# REQUIREMENT
Once you find a line containing the word "Nick" in the entries below, copy it.

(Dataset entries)

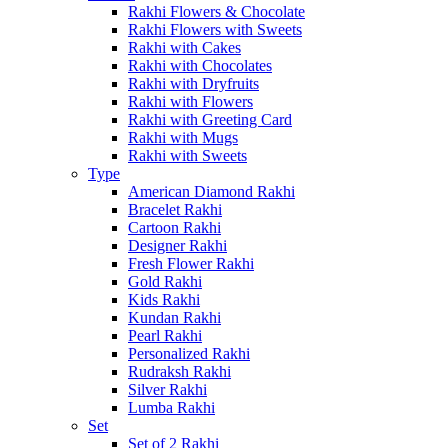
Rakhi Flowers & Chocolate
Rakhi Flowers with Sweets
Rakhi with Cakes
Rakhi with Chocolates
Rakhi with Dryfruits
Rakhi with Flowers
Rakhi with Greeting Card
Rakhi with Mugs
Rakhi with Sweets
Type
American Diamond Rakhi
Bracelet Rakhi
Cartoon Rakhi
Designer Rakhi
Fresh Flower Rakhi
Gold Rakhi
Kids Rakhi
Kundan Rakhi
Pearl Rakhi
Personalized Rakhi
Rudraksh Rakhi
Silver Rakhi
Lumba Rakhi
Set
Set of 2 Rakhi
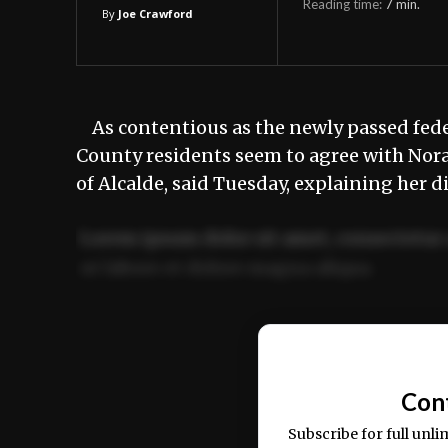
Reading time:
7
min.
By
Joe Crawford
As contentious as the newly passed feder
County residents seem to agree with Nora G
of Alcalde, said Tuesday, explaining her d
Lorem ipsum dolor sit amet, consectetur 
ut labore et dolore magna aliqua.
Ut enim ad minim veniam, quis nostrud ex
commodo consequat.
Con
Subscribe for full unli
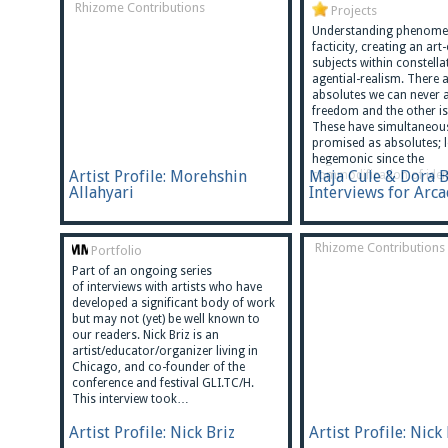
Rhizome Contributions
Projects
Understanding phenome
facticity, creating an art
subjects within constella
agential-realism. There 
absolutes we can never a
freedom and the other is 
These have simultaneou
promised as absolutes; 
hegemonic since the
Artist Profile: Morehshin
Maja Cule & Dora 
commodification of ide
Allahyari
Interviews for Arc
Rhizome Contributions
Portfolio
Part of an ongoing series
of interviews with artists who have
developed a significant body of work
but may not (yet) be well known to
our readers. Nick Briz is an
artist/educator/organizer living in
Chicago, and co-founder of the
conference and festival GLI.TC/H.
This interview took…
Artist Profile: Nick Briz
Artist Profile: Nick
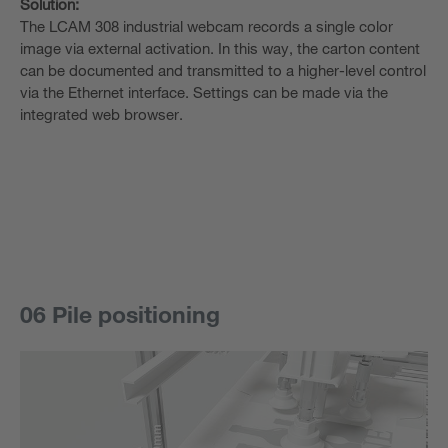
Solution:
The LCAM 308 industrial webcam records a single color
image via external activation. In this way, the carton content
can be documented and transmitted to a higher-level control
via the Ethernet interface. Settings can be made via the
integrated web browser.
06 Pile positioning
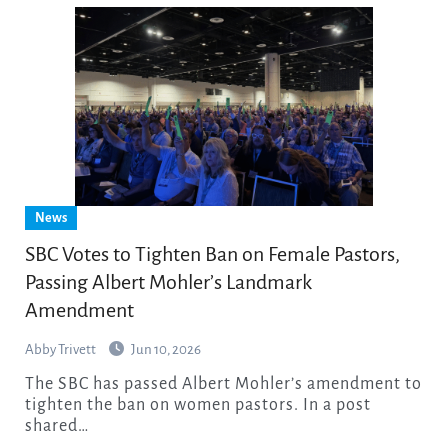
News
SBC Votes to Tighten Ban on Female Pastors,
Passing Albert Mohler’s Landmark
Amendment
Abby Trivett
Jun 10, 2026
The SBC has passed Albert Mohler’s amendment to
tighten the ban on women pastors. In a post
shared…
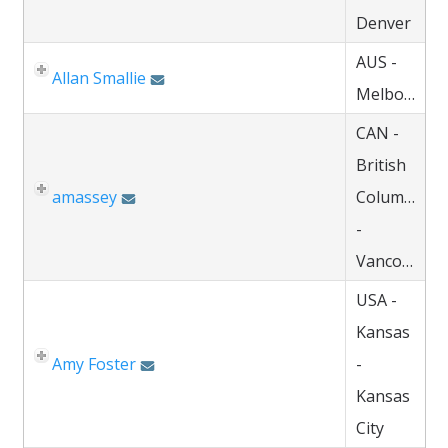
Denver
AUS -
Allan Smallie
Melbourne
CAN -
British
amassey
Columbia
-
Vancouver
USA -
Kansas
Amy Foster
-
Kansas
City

# EXERCISE OUTPUT
our readers. Nick Briz is an
Artist Profile: Nick Briz
Artist Profile: Nick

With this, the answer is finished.